La prima è l’idea che l’Italia abbia le mani legate e il suo futuro si decida all’estero. Nessuno in realtà impone all’Italia di avere un’amministrazione corrotta e inefficiente, una giustizia indecente, infrastrutture mediocri, una spesa pubblica elevatissima soprattutto per pensioni e interessi, una scuola – soprattutto al sud – di mediocre fattura, etc. Nessuno ha costretto l’Italia a non fare riforme, a rispondere alla crisi fiscale solo sul lato entrate, a mandare Razzi e Scillipoti in Parlamento, ad avere la tassazione su imprese e lavoro a livelli record, ad avere un mercato del lavoro a due binari. Sono decenni che questi problemi sono arcinoti, ma nessuno ha mai avuto la minima voglia di affrontarli.
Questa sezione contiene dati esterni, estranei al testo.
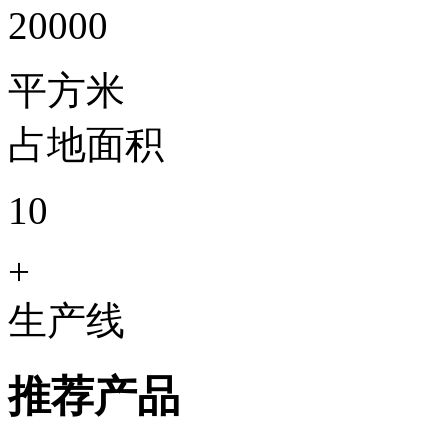
20000
平方米
占地面积
10
+
生产线
推荐产品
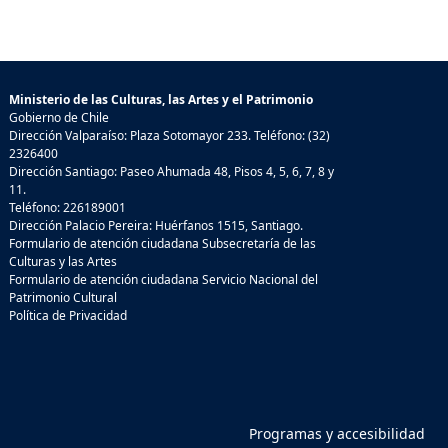
Ministerio de las Culturas, las Artes y el Patrimonio
Gobierno de Chile
Dirección Valparaíso: Plaza Sotomayor 233. Teléfono: (32)
2326400
Dirección Santiago: Paseo Ahumada 48, Pisos 4, 5, 6, 7, 8 y
11.
Teléfono: 226189001
Dirección Palacio Pereira: Huérfanos 1515, Santiago.
Formulario de atención ciudadana Subsecretaría de las
Culturas y las Artes
Formulario de atención ciudadana Servicio Nacional del
Patrimonio Cultural
Política de Privacidad
Programas y accesibilidad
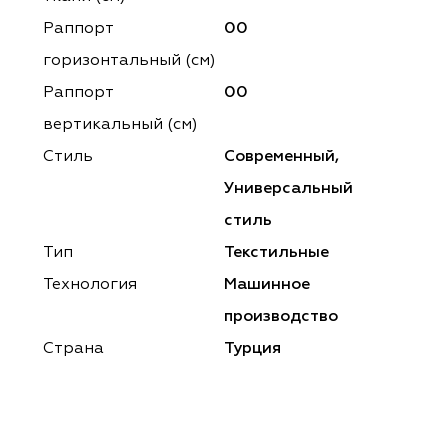
ena
ena
Philosophy
Philosophy
Раппорт
00
as Prime
as Prime
Trento Studio
Nur
горизонтальный (cм)
Раппорт
00
cartina
ento Studio
Nur
LoomArt
вертикальный (см)
om Art
cartina
Стиль
Современный,
Универсальный
стиль
Тип
Текстильные
Технология
Машинное
производство
Страна
Турция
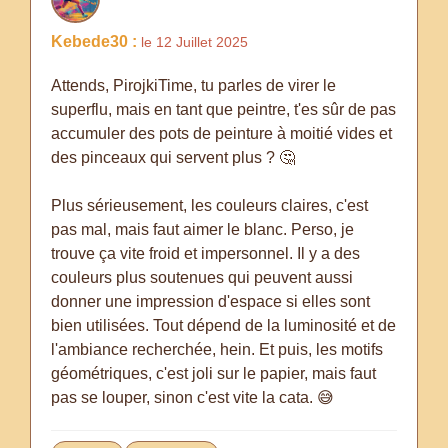
Kebede30 :
le 12 Juillet 2025
Attends, PirojkiTime, tu parles de virer le
superflu, mais en tant que peintre, t'es sûr de pas
accumuler des pots de peinture à moitié vides et
des pinceaux qui servent plus ? 🤔
Plus sérieusement, les couleurs claires, c'est
pas mal, mais faut aimer le blanc. Perso, je
trouve ça vite froid et impersonnel. Il y a des
couleurs plus soutenues qui peuvent aussi
donner une impression d'espace si elles sont
bien utilisées. Tout dépend de la luminosité et de
l'ambiance recherchée, hein. Et puis, les motifs
géométriques, c'est joli sur le papier, mais faut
La seconda è ritenere che Berlusconi sia diverso dagli altri politici. L’aumento delle tasse con cui si rispose alla crisi fiscale iniziò a Giugno 2011 sotto Berlusconi, non a Dicembre con Monti, dopo anni di menzogne berlusconiane sulla crisi che non esisteva. Chi ha del resto fermato la riduzione del debito pubblico dopo il 2003? Aumentato la spesa primaria nella prima decade del XXI secolo? Governato otto anni su dieci senza riformare nulla? Sprecato soldi per salvare Alitalia e Roma Capitale? Le responsabilità di Berlusconi sono evidenti. Letta e Prodi hanno dimostrato che la sinistra non è migliore. Monti ha dimostrato di essere pusillanime, e dopo la buona idea della riforma delle pensioni (1-2 punti di PIL di risparmi: la differenza tra crisi e bancarotta), si è fermato, rivelandosi un incapace come predecessori e successore.
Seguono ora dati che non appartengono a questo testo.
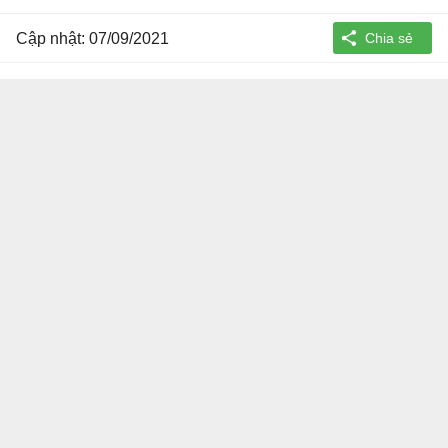
Cập nhật: 07/09/2021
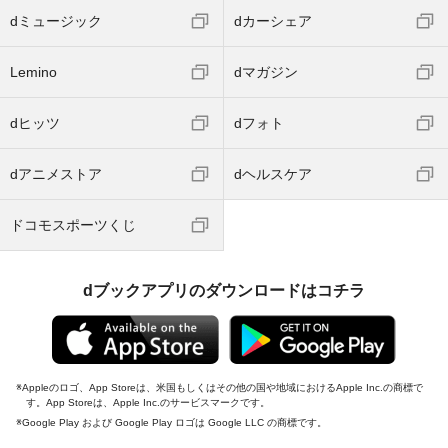
dミュージック
dカーシェア
Lemino
dマガジン
dヒッツ
dフォト
dアニメストア
dヘルスケア
ドコモスポーツくじ
dブックアプリのダウンロードはコチラ
Appleのロゴ、App Storeは、米国もしくはその他の国や地域におけるApple Inc.の商標で
す。App Storeは、Apple Inc.のサービスマークです。
Google Play および Google Play ロゴは Google LLC の商標です。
Fallirà anche Renzi, probabilmente, ma non certo per complotti internazionali: è l’Italia che è in bancarotta istituzionale, morale, culturale. Renzi è soltanto il meno inverosimile, principalmente perché sembra nuovo. L’Italia declina perché agli italiani, a chi governa e a chi amministra va bene così, e infatti nessuna alternativa politica seria nasce da un paese con elettroencefalogramma piatto, che preferisce una lenta agonia a dolorose riforme. Diamo la colpa all’UE, agli USA, alla Cina, alla globalizzazione, alla finanza, agli speculatori. Tutto tranne che ai veri responsabili dello scempio del paese: gli italiani e la loro classe digerente (sic), amministrativa o politica, di destra o di sinistra. Si potrebbe fare molto se si volesse, anche se il sistema istituzionale italiano e la cultura italiana rendono le riforme improbabili.